Nonparametric vs. parametric:
- Nonparametric: No assumptions about functional form, but requires large data relative to dimension of covariates
- Semiparametric: Weaker assumptions than parametric, stronger than nonparametric (e.g., requires only correct propensity score model)
- Parametric: Strong assumptions about functional form, works with smaller data
Modern approach:
- Use flexible, data-adaptive methods (machine learning)
- Cross-validation to assess model fit
- Doubly robust methods that combine multiple models
- Sensitivity analyses to assess robustness to model assumptions
The curse applies to all adjustment methods:
- Stratification: Need cells for all covariate combinations
- Standardization: Need to estimate \(E[Y|A, L]\) for all \(L\) values
- IP weighting: Need to estimate \(Pr[A|L]\) for all \(L\) values
- Matching: Need to find matches for all covariate patterns
5.3 Why This Matters for Part II
The remainder of Part II describes methods that use parametric and semiparametric models to:
- Adjust for many confounders efficiently
- Handle high-dimensional covariate spaces
- Estimate causal effects with adequate precision
Understanding the curse of dimensionality motivates the need for these modeling approaches.
6 Summary
This chapter introduced random variability and bridged Part I (identification) and Part II (estimation).
Key concepts:
- Identification vs. estimation:
- Identification: Can we express causal effects in terms of observables?
- Estimation: How do we estimate from finite data?
- Statistical concepts:
- Estimands, estimators, estimates
- Consistency: Estimates approach truth as \(n \to \infty\)

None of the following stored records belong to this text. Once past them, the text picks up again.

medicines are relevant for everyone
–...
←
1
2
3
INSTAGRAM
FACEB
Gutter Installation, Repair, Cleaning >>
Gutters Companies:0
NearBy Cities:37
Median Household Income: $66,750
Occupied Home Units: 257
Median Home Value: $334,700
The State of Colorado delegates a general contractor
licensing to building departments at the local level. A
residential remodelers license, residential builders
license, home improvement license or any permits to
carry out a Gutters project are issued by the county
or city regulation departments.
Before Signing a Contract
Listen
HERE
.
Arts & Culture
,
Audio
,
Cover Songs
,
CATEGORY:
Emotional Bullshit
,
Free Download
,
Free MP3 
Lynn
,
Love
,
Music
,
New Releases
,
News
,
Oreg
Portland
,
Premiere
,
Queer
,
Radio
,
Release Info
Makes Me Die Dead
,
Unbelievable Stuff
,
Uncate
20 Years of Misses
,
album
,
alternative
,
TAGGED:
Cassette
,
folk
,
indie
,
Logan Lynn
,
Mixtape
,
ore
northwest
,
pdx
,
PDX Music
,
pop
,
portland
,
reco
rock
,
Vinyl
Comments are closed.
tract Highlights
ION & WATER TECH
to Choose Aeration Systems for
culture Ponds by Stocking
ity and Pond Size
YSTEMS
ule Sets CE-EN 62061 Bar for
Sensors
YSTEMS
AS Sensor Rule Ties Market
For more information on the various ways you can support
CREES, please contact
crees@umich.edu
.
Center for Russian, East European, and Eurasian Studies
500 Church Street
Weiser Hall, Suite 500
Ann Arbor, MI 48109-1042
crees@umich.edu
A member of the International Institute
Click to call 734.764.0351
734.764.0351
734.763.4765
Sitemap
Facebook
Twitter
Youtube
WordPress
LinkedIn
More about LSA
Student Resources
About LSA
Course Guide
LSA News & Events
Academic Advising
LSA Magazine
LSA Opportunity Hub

- Confidence intervals: Quantify random sampling uncertainty
- The super-population:
- Convenient fiction for statistical inference
- Two sources of randomness: sampling and nondeterministic counterfactuals
- Justifies use of standard confidence intervals
- The conditionality principle:
- Can condition on variables independent of treatment/outcome
- Conditioning on baseline variables can improve precision
- The curse of dimensionality:
- High-dimensional covariates require parametric/semiparametric models
- Trade-off between bias (model misspecification) and variance (limited data)
- Motivates modeling approaches in Part II
Transition to Part II:
Part I established what we want to estimate (causal effects) and when they can be identified (under exchangeability, positivity, consistency).

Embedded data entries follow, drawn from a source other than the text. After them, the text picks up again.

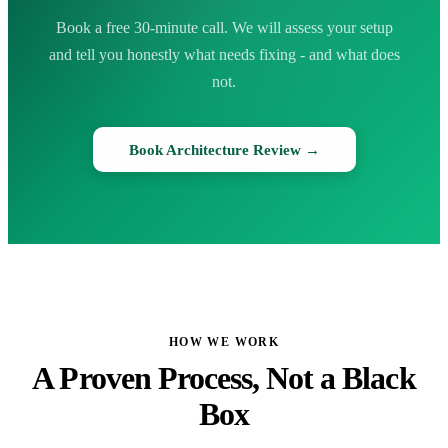
Book a free 30-minute call. We will assess your setup
and tell you honestly what needs fixing - and what does
not.
Book Architecture Review →
HOW WE WORK
A Proven Process, Not a Black
Box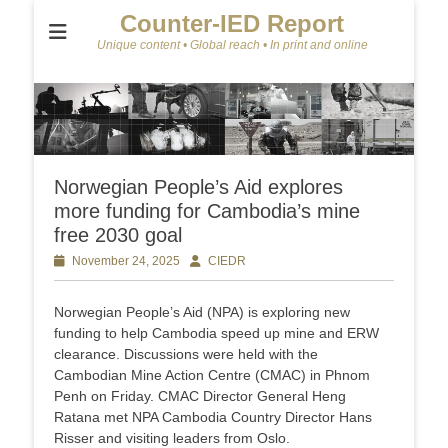
Counter-IED Report
Unique content • Global reach • In print and online
Norwegian People’s Aid explores
more funding for Cambodia’s mine
free 2030 goal
Posted
November 24, 2025
Author
CIEDR
on
Norwegian People’s Aid (NPA) is exploring new
funding to help Cambodia speed up mine and ERW
clearance. Discussions were held with the
Cambodian Mine Action Centre (CMAC) in Phnom
Penh on Friday. CMAC Director General Heng
Ratana met NPA Cambodia Country Director Hans
Risser and visiting leaders from Oslo.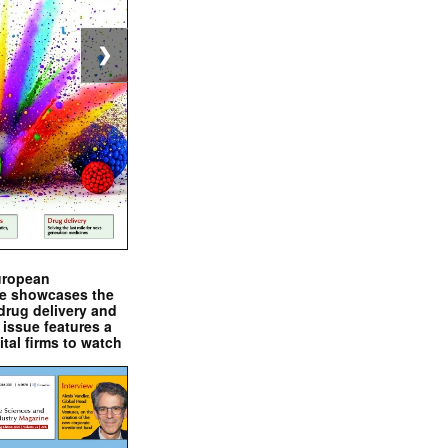
❯
uropean
e showcases the
drug delivery and
issue features a
ital firms to watch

Part II addresses how to estimate causal effects from finite data using statistical models.
Looking ahead:
- Chapter 11: Standardization and IP weighting with parametric models
- Chapter 12: The parametric g-formula
- Chapter 13: Propensity scores and marginal structural models
- Chapter 14: Instrumental variable estimation
- Chapter 15: Outcome regression and g-estimation
- Chapter 16: Structural nested models
All of these methods address the curse of dimensionality by making modeling assumptions, with different trade-offs between flexibility and robustness.
Key message:
In practice, we almost always need models. The question is not whether to make assumptions, but which assumptions to make and how to assess their plausibility.